Kiedy człowiek wraca do pisania po niemal rocznej przerwie, towarzyszą mu zardzewiała wena i zakurzone inspiracje. Nie da się ich ominąć, nie zauważyć, ponieważ stoją tuż obok i domagają się uwagi, czyt. domagają się odstąpienia od pomysłu dalszego pisania. Niemal słyszę zgrzyt moich zardzewiałych paluchów uderzających w klawisze, czuję też suchy posmak unoszącego się w powietrzu kurzu.
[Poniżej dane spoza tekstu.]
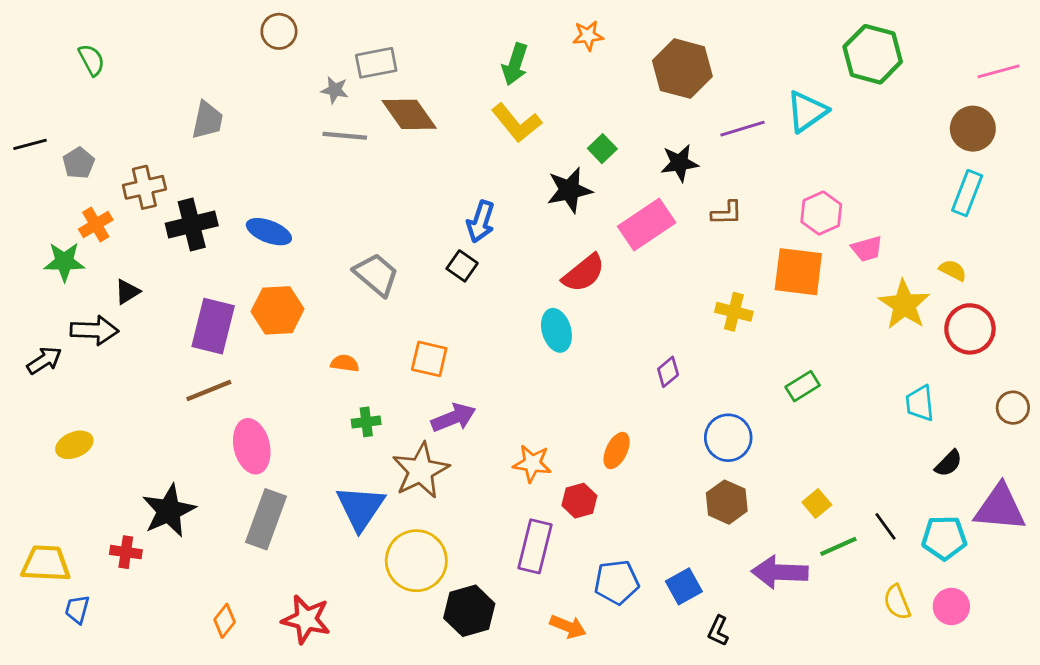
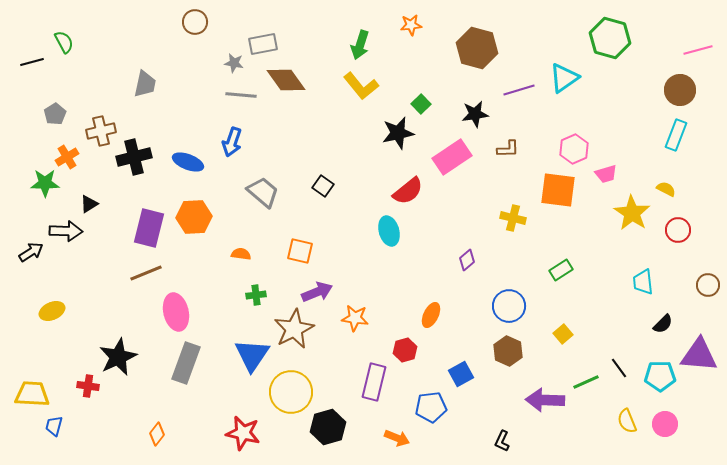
black line: (30, 144) -> (32, 62), moved
blue arrow: (481, 222) -> (232, 142), moved
red circle: (970, 329) -> (678, 230), size x0.7
orange star: (532, 463) -> (355, 318), moved
yellow square: (817, 503) -> (563, 334), moved
blue square: (684, 586) -> (461, 374), moved
red star: (306, 619) -> (243, 433), moved

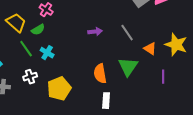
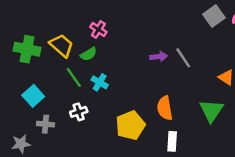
gray line: (127, 33) -> (183, 58), moved
green triangle: (128, 67) -> (211, 111), moved
yellow pentagon: (59, 89) -> (130, 125), moved

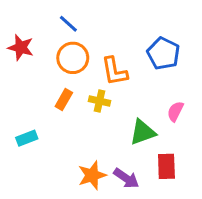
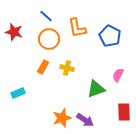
orange L-shape: (114, 71) -> (77, 28), moved
red rectangle: (166, 166) -> (124, 112), moved

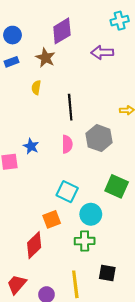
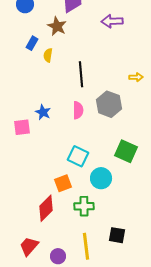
blue rectangle: (11, 62) -> (32, 43), moved, turned -40
green cross: (85, 241) -> (84, 206), moved

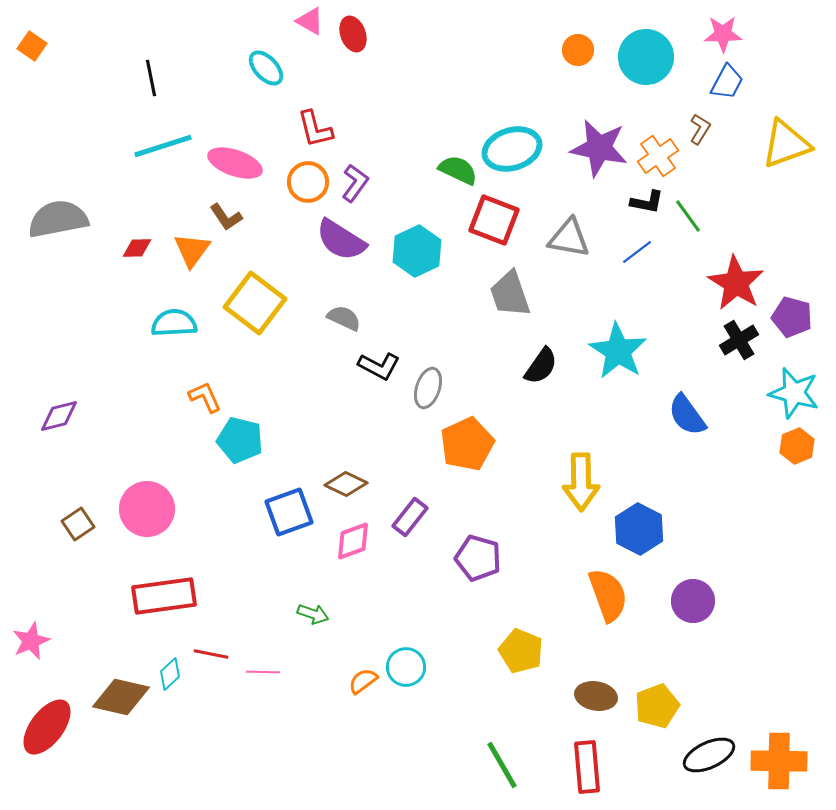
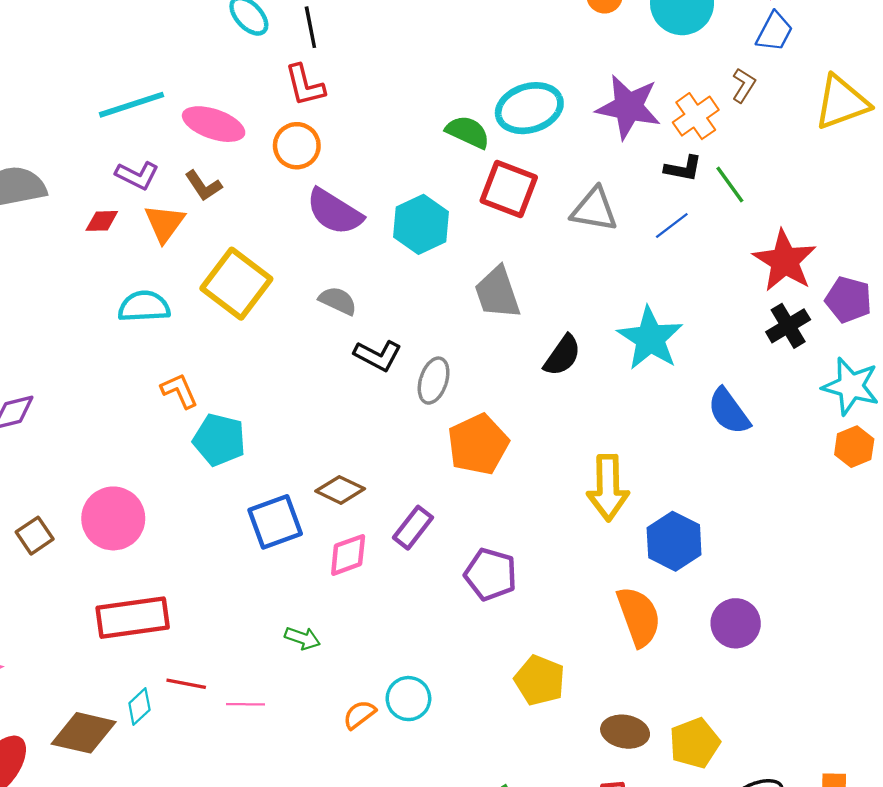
black line: (151, 78) -> (310, 27), moved
purple L-shape: (355, 183) -> (137, 175), moved, turned 81
gray trapezoid: (510, 294) -> (497, 293), moved

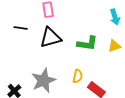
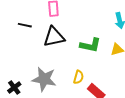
gray star: (44, 80) -> (44, 79), turned 30

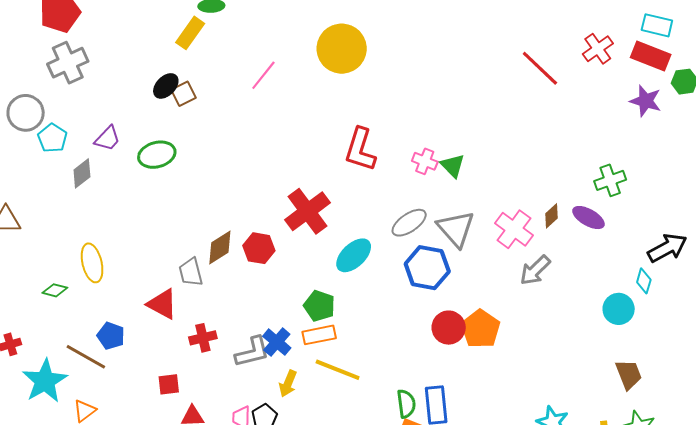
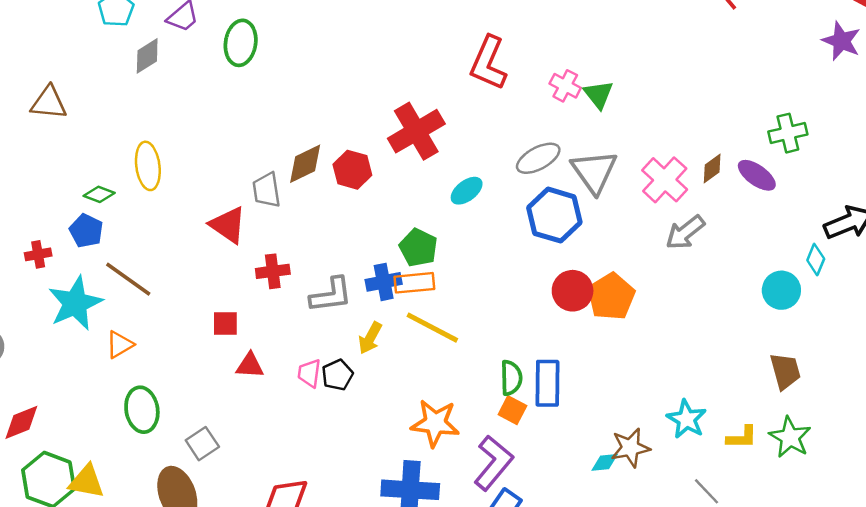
green ellipse: (157, 155) -> (241, 43), turned -72
cyan ellipse: (354, 255) -> (467, 191), size x0.7
blue pentagon: (111, 336) -> (86, 231), moved
blue cross: (277, 342) -> (384, 282), moved, turned 32

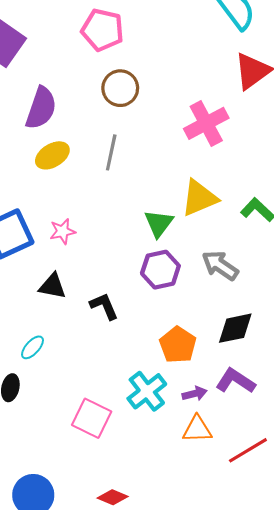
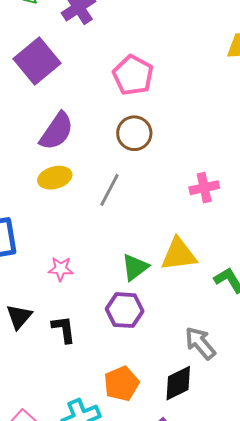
pink cross: (206, 123) -> (204, 188), size x0.7
pink star: (62, 231) -> (61, 269), moved
gray arrow: (220, 265) -> (200, 343), moved
black triangle: (52, 286) -> (19, 317), moved, turned 44
black diamond: (235, 328) -> (178, 383), turned -30

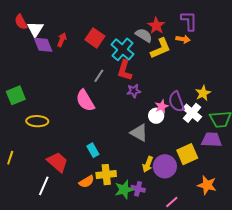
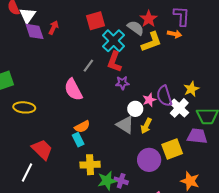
red square: (95, 38) -> (96, 21), moved, turned 36
white circle: (156, 116) -> (135, 109), moved
yellow arrow: (148, 164) -> (146, 126), moved
orange semicircle: (87, 182) -> (82, 127), moved

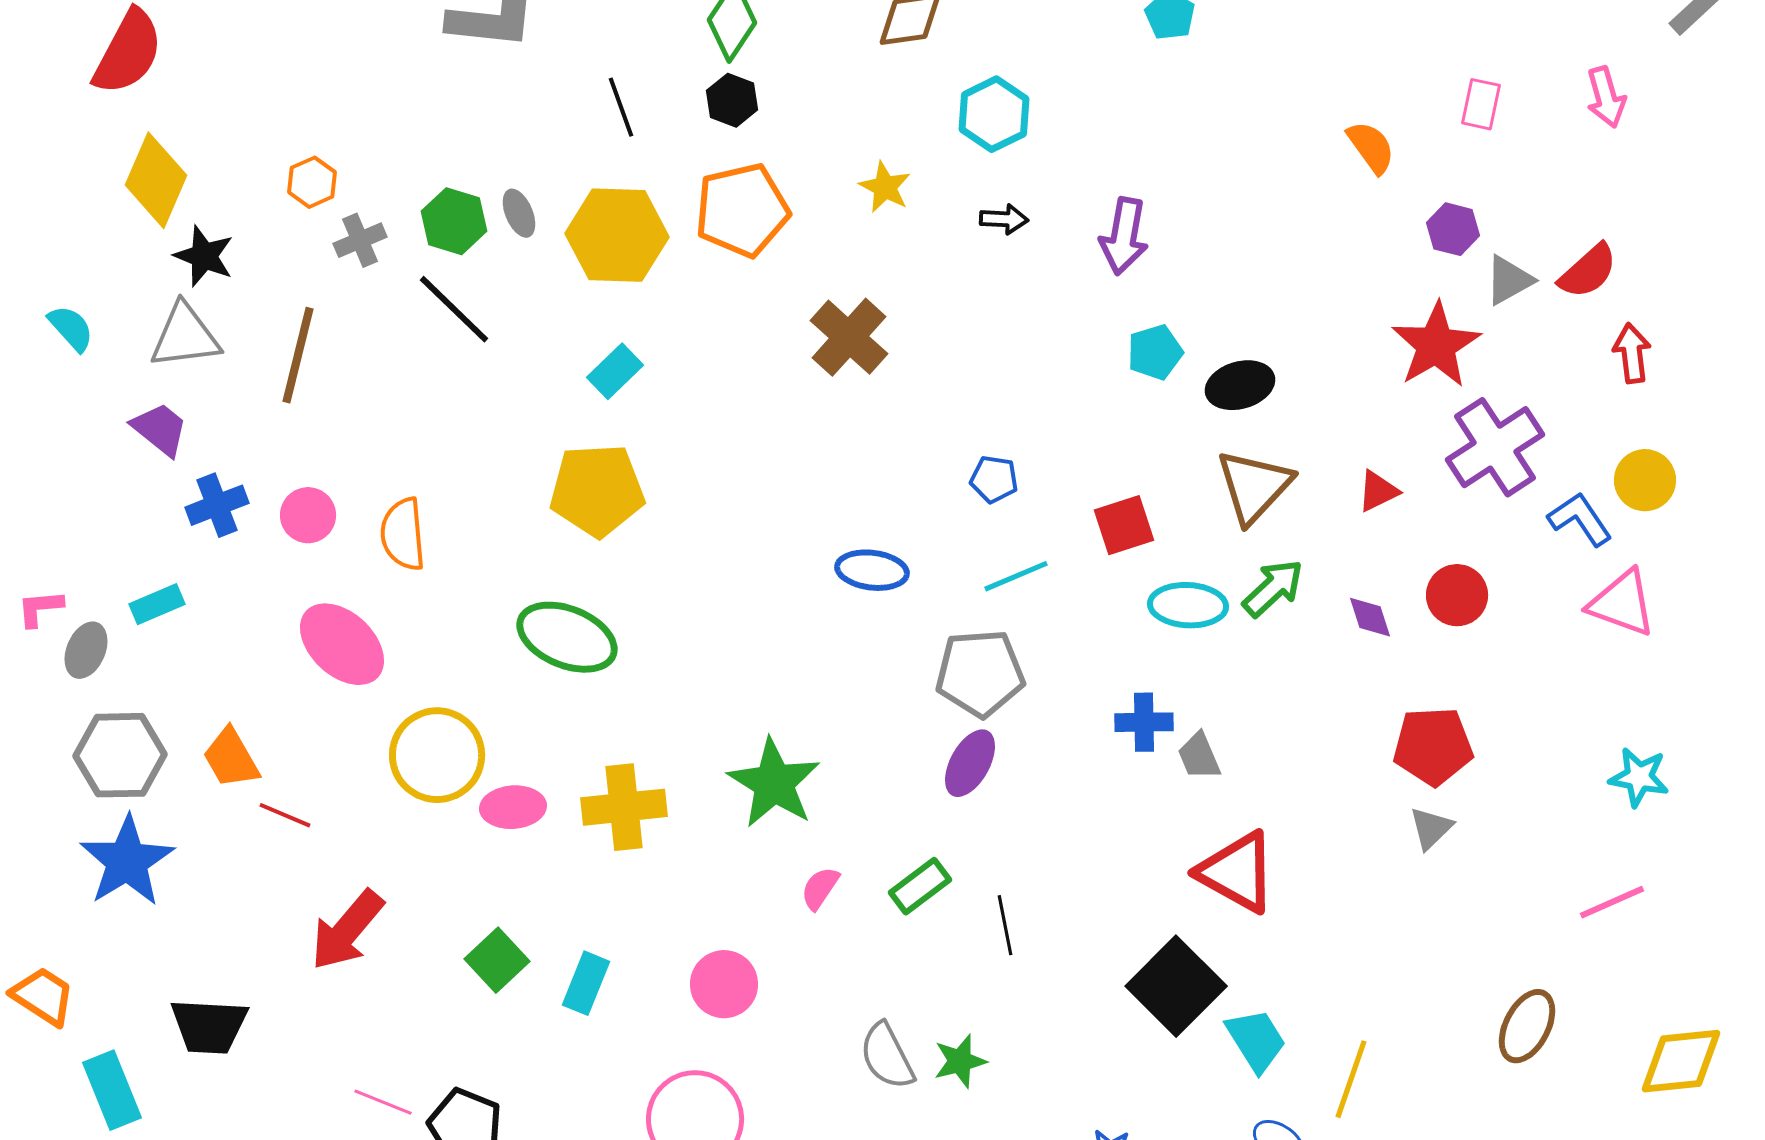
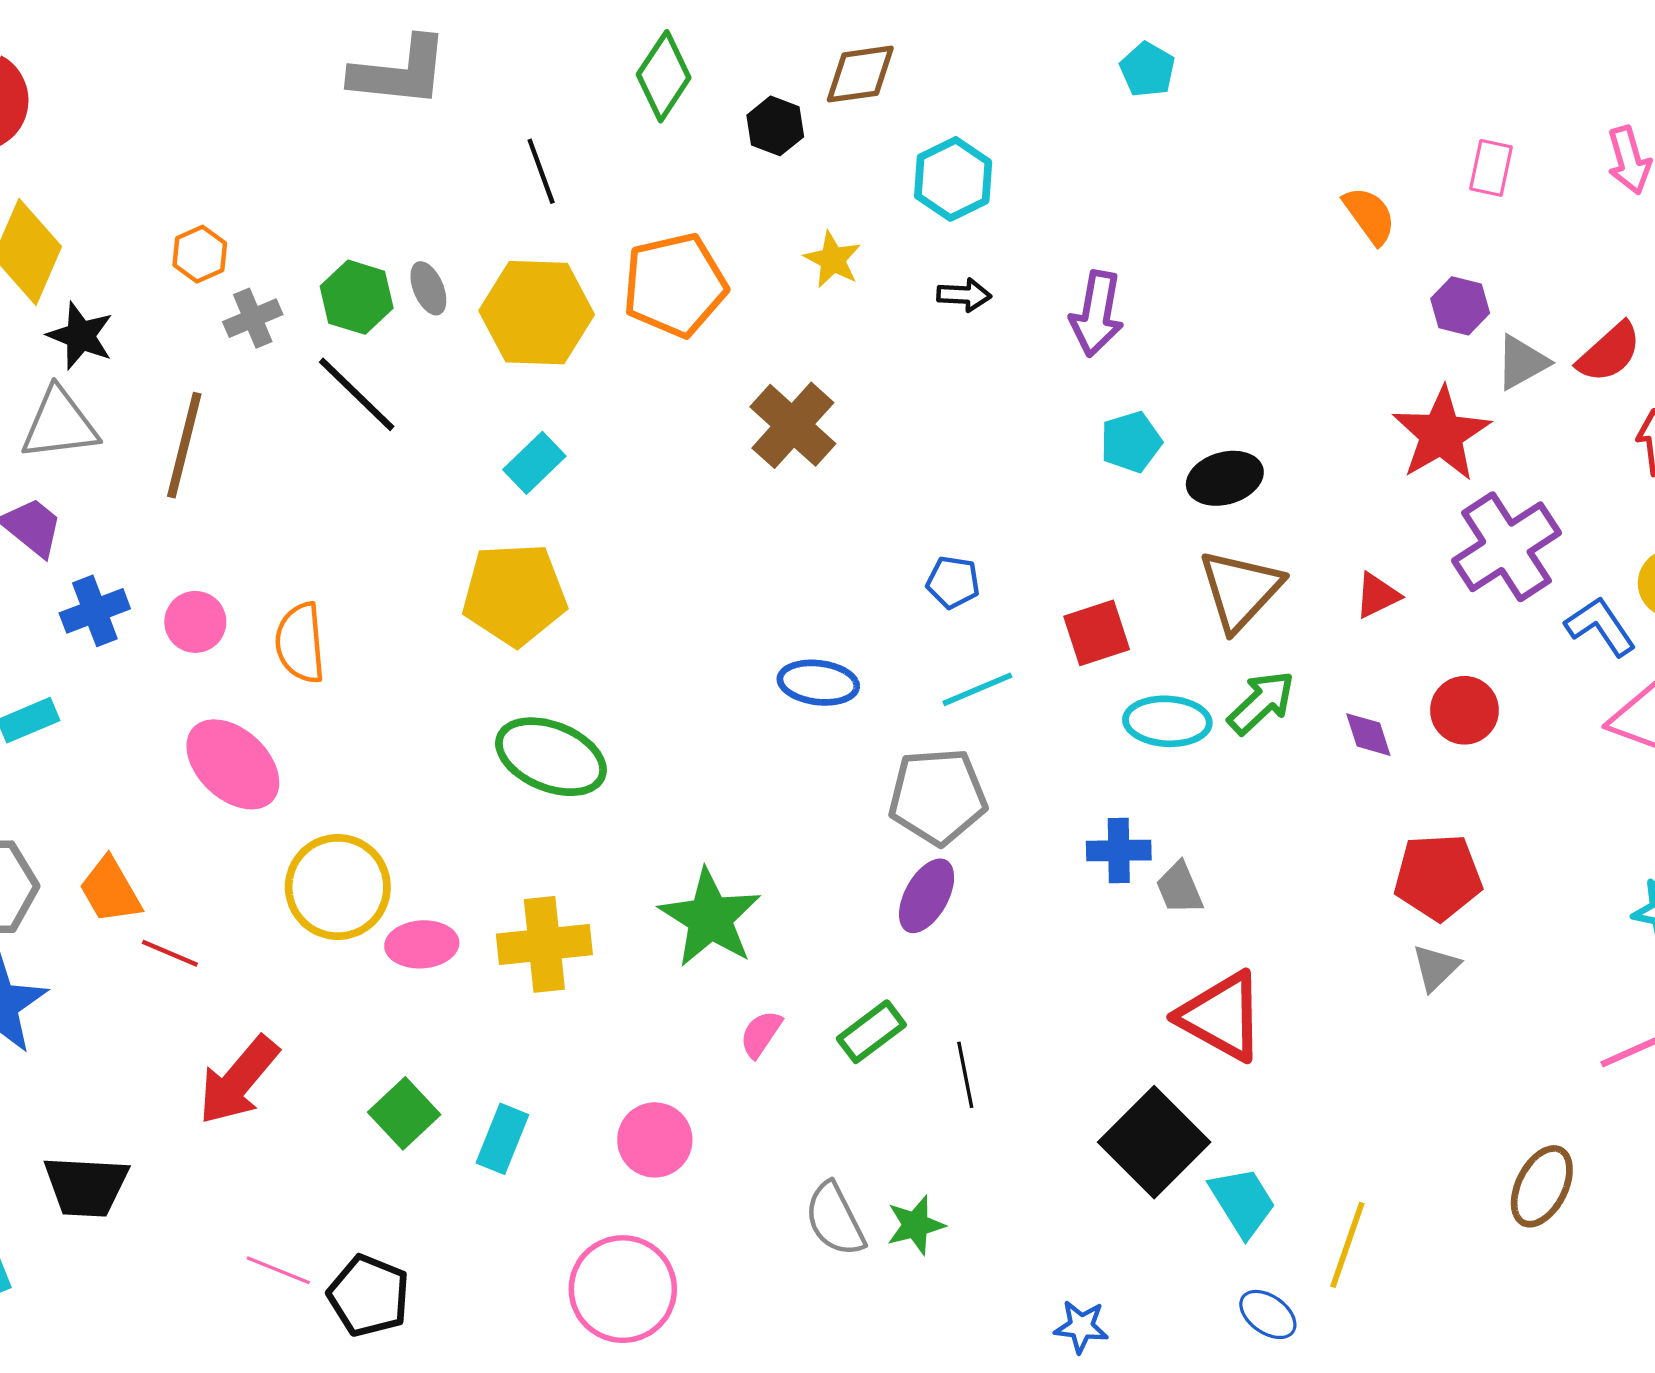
black hexagon: (732, 100) -> (775, 126), moved
green ellipse: (567, 637) -> (551, 757), moved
Poczekajcie, pójdę po smar do naoliwienia dłoni i odsłonię ciężkie kotary, które zatrzymują chmury kurzu nad moją motywacją.
***
Już jestem z powrotem. Ależ ulga, ależ lekkość. Wystarczyło wziąć się w garść by poczuć natychmiastową poprawę! Zardzewiała wena naoliwiona, a inspiracje błyszczą odkurzone. Zatem do roboty! Po roku przerwy mamy sporo tematów do nadrobienia.
***
Pogadajmy o akceptacji.
Czy można zaakceptować to co obecnie dzieje się na świecie?
Covid przewrócił do góry nogami dotychczasowe życie znane jako „normalne”. Społeczeństwo w ostatnim roku bardzo za tą normalnością się stęskniło. Bo jakże można nie tęsknić za zatłoczonymi miastami, korkami na ulicach, przepełnioną komunikacją miejską i ciągłym pośpiechem za iluzją, że taki styl życia ma jakiś sens i że prowadzi nas tymi zatłoczonymi ulicami do wyimaginowanego spełnienia?!
Wiem, wiem, są też wyjazdy zagraniczne, koncerty, pozamykane kina i teatry, za którymi sama tęsknie i oczekuję poprawy sytuacji w tychże dziedzinach.
Ludzkie trwogi i rozterki, pojawiają się najczęściej na skutek braku akceptacji chwili obecnej. Jedna noga jest w przyszłości, druga w przeszłości, a reszta jestestwa zastanawia się skąd to uczucie rozdarcia?!
Jako gatunek ludzki mamy tę dziwną tendencję do powielania w myślach tego co już się wydarzyło, lub skupiania się na tym, co wydarzy się w przyszłości. Tym samym pozbawiamy siebie jedynego faktycznego stanu, w którym istniejemy – teraźniejszości. Wszystko co posiadamy to teraźniejszość. Tylko tu i teraz ma moc sprawczą, wszystko inne jest wczorajszą mrzonką lub niepewnym jutrem.
Samo pojęcie akceptacji nie oznacza poddania się i zlekceważenia wszystkiego co dzieje się dookoła. Wręcz przeciwnie, oznacza produktywne poddanie się rytmowi życia i czepianie z jego źródła w kulminacyjnym momencie – w teraźniejszości!
Czy zatem można zaakceptować to co obecnie dzieje się na świecie? Jasne! No chyba, że wybiera się walkę z ewolucją. Wtedy akceptacja jest zastąpiona mentalną trwogą i walką z niewidzialnym patogenem, który zawsze wygrywa w kontekście naszej kosmicznej egzystencji.
Za wszelkie pozostałości rdzy, z góry przepraszam : )
Introweska
Nie ma zgody i akceptacji tego, co obecnie ma miejsce, szczególnie w naszym kraju.
PolubieniePolubione przez 1 osoba
Fajnie, że jesteś!
PolubieniePolubione przez 1 osoba
Dziękuję! Wzajemnie 🙂
PolubieniePolubienie
Hej, jakiś czas temu spodobał ci się mój dawny blog pt. fotografianietypowa . Jeśli wciąż lubisz jak piszę, chcę zaprosić ciebie na swojego Instagrama @znanapolskaakwarelistka 🙂
https://www.instagram.com/znanapolskaakwarelistka/
PolubieniePolubienie
Nawet bez „formalnej przerwy” od pisania z weną i inspiracją (czasami, a może nawet częściej niż czasami) trudno dojść do porozumienia… mamy rozpalający nasze procesy myślowe pomysł, temat, a mimo to trudno w słowa ubrać to co kłębi się w naszej głowie…
PolubieniePolubienie
Ha! zobacz, ja też wróciłem po dłuższej przerwie.. Powodzenia i wytrwałości!